What is being asked: Print the data exactly. Omit the pictures.

• • • •

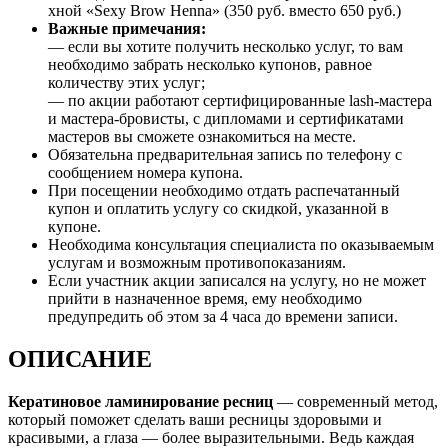
хной «Sexy Brow Henna» (350 руб. вместо 650 руб.)
Важные примечания:
— если вы хотите получить несколько услуг, то вам
необходимо забрать несколько купонов, равное
количеству этих услуг;
— по акции работают сертифицированные lash-мастера
и мастера-бровисты, с дипломами и сертификатами
мастеров вы сможете ознакомиться на месте.
Обязательна предварительная запись по телефону с
сообщением номера купона.
При посещении необходимо отдать распечатанный
купон и оплатить услугу со скидкой, указанной в
купоне.
Необходима консультация специалиста по оказываемым
услугам и возможным противопоказаниям.
Если участник акции записался на услугу, но не может
прийти в назначенное время, ему необходимо
предупредить об этом за 4 часа до времени записи.
ОПИСАНИЕ
Кератиновое ламинирование ресниц
— современный метод,
который поможет сделать ваши ресницы здоровыми и
красивыми, а глаза — более выразительными. Ведь каждая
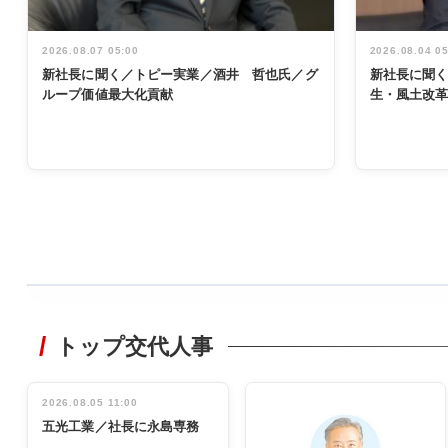
2026.08.07 05:00
2026.08.04 0
新社長に聞く／トピー実業／酒井 哲也氏／グ
新社長に聞
ループ価値最大化貢献
生・風土改
WORKING
STYLE
トップ交代人事
非鉄業界で
働く／女性
管理職編
2026.08.05 11:00
INTERVIEW
インタビュ
五光工業／社長に永島専務
ー／社内ア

• • • •

Task response:
хной «Sexy Brow Henna» (350 руб. вместо 650 руб.)
Важные примечания:
— если вы хотите получить несколько услуг, то вам
необходимо забрать несколько купонов, равное
количеству этих услуг;
— по акции работают сертифицированные lash-мастера
и мастера-бровисты, с дипломами и сертификатами
мастеров вы сможете ознакомиться на месте.
Обязательна предварительная запись по телефону с
сообщением номера купона.
При посещении необходимо отдать распечатанный
купон и оплатить услугу со скидкой, указанной в
купоне.
Необходима консультация специалиста по оказываемым
услугам и возможным противопоказаниям.
Если участник акции записался на услугу, но не может
прийти в назначенное время, ему необходимо
предупредить об этом за 4 часа до времени записи.
ОПИСАНИЕ
Кератиновое ламинирование ресниц
— современный метод,
который поможет сделать ваши ресницы здоровыми и
красивыми, а глаза — более выразительными. Ведь каждая
2026.08.07 05:00
2026.08.04 0
新社長に聞く／トピー実業／酒井 哲也氏／グ
新社長に聞
ループ価値最大化貢献
生・風土改
WORKING
STYLE
トップ交代人事
非鉄業界で
働く／女性
管理職編
2026.08.05 11:00
INTERVIEW
インタビュ
五光工業／社長に永島専務
ー／社内ア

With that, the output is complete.